Any Montrealer with a even a slight inclination towards nocturnal activities has undoubtedly felt the buzz surrounding St. Laurent recently, all thanks to two new establishments that defy usual categories of the local club scene – Suwu and 3643 St. Laurent Apt. 200. These fresh institutions are remarkable in that they have been bringing together stylish individuals across multiple ‘scenes,’ uniting everyone over a mutual love of good drinks, great music, and vintage arcade games.
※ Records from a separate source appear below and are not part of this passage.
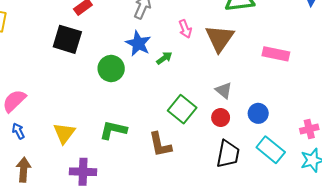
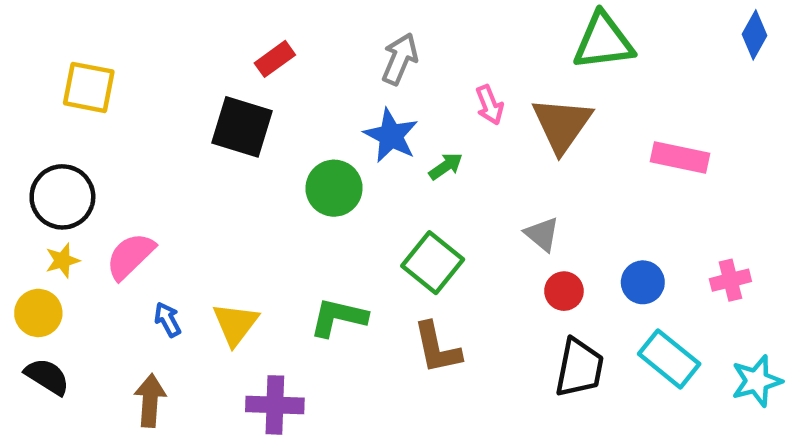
gray triangle: (224, 90) -> (542, 234), moved
green square: (182, 109) -> (433, 263), moved
pink cross: (309, 129) -> (730, 280), moved
blue arrow: (18, 131) -> (168, 320), moved

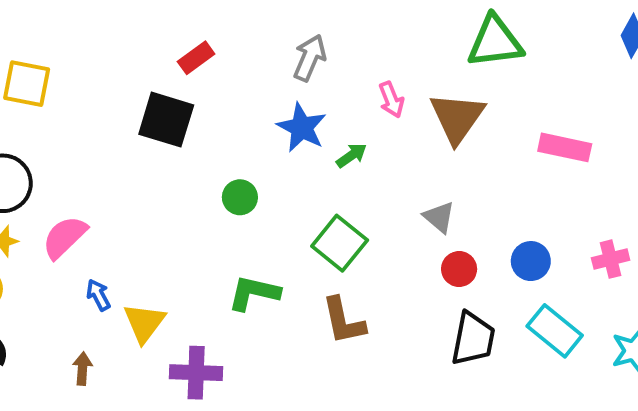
green circle: (334, 188) -> (240, 197), moved, size x0.7
yellow triangle: (235, 324) -> (144, 323), moved
brown arrow: (150, 401) -> (82, 369), size x0.7

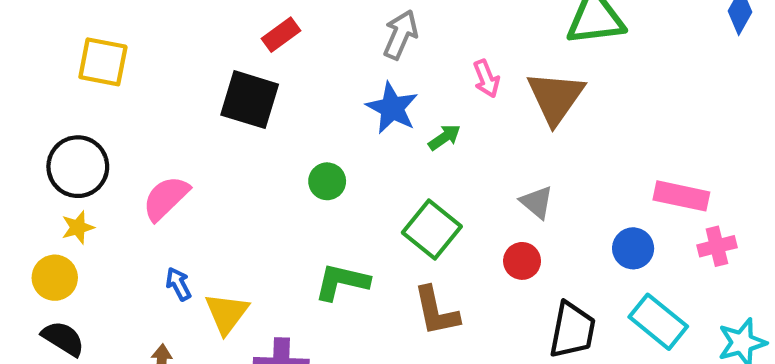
pink rectangle: (565, 147) -> (681, 196), moved
pink semicircle: (65, 237) -> (166, 198), moved
red circle: (459, 269) -> (522, 261), moved

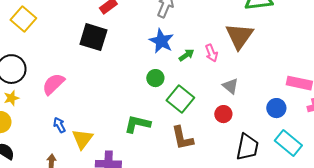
yellow square: (103, 62) -> (23, 19), turned 30
pink arrow: (486, 79) -> (211, 53), moved
green circle: (327, 181) -> (155, 78), moved

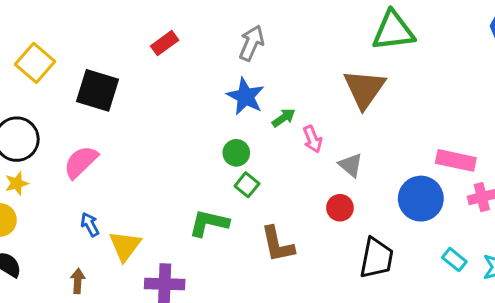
black square: (93, 37) -> (98, 90), moved
pink arrow: (211, 53) -> (313, 139), moved
green square: (180, 99) -> (247, 185), moved, size x0.6
blue circle: (276, 108) -> (421, 199), size x1.5
cyan rectangle: (288, 143) -> (454, 260), moved, size x0.6

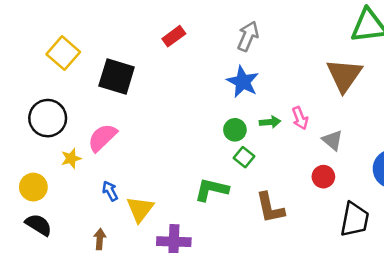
green arrow: (284, 118) -> (270, 122), moved, turned 30
yellow star: (17, 183) -> (71, 158), moved

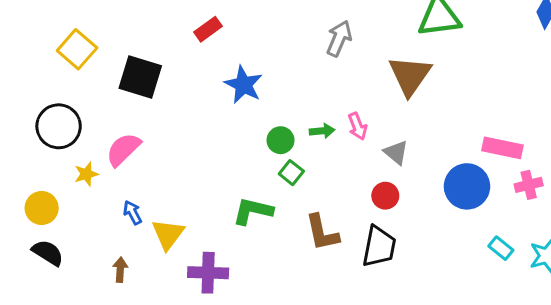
gray arrow: (248, 36) -> (339, 38), moved
blue star: (243, 82) -> (244, 85), moved
black trapezoid: (355, 220) -> (379, 247), moved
One of the men behind these tour-de-force clubs, Zach Macklovitch, is also behind promotional behemoth Saintwoods, responsible for putting on some of the coolest parties Montreal has seen as of late. Through Saintwoods, he’s worked with nearly everyone – from big names like Calvin Harris and Deadmau5, to rising producers like Cyril Hahn and Moon Boots, just to name a few. Zach himself hails from the West Island – and at only 23, his accomplishments are dizzying. Perhaps it has something to do with his incessant energy: when we entered the sleek Saintwoods offices to interview the man in charge, we were met with a flurry of activity and construction. Zach stood at the center of the action, directing his cohorts this way and that. Spotting us, he bounded over, apologizing profusely and explaining that they were in the process of expanding their offices, hoping to turn the upstairs portion into a photography/artist’s studio (the bottom level is already attached to street-art gallery Station 16).
We decided to do the interview at Apt. 200. Walking over, Zach stopped to double kiss three separate people – over a single block. “I guess you could say all of St. Laurent is your office, right?” I asked. Zach laughed good-humouredly but said nothing.
Settling into Apt. 200’s plushy couches, Zach takes us back to a bygone era on The Main. “It was a different time in the early 2000s – you’d go clubbing when you were like 15, 16 years old,” he reminisces. “I got bit by the bug early being taken out by my friend’s uncles.” A classic Montreal tale, but times have changed: St. Laurent businesses are closing, and that famous stretch between Sherbrooke and Rachel lacks the dynamic air it once had.
Zach Macklovitch, however, still saw potential. Him and his partner, Nathan Gannage, approached the owners of flailing Gino hotspot Cafeteria and asked if they could rebrand their club; soon after, it turned into Suwu, and a few months later Apt. 200 opened for business. Running two successful clubs and a promotional company is no piece of cake, but Zach thrives on being overloaded. “I always put a lot of stuff on my plate and just make sure it gets done,” he says. “We work quick, there is no point in elongating something. If you can do it quickly then do it quickly and move on.”
Hence, Zach’s refreshingly simple approach to hard work. It’s this simplicity in attitude which has carried over to his bars and parties – on any given night, you can see “kids from McGill, kids from the Plateau, black kids, white kids, gay kids and straight kids,” as he puts it, “and everyone is having a dope time.” Saintwoods, Suwu, and Apt. 200 have become the antidote to the cliquy nature of Montreal’s very divided nightlife scene. Zach is a sort of neo-hippie businessman, bringing diverse individuals together with a unified goal of hedonism.
“We gotta work together, Montreal isn’t a big enough city to be cliquy,” Zach warns. “Cities collapse these days. We gotta break down these cliques for businesses to thrive.” He sees a lot of potential in his native city, however. “We have a great arts scene, we have great musicians, and an accessible night scene,” he says. “People just don’t hustle here like they do in Toronto or New York.”
Zach’s ultimate take away message to young Montrealers: work hard and don’t be a snob. “It’s very easy to open a shitty bar, you don’t have to,” he says. “It’s the people who go above and beyond, the people who really hustle hard, that I respect.”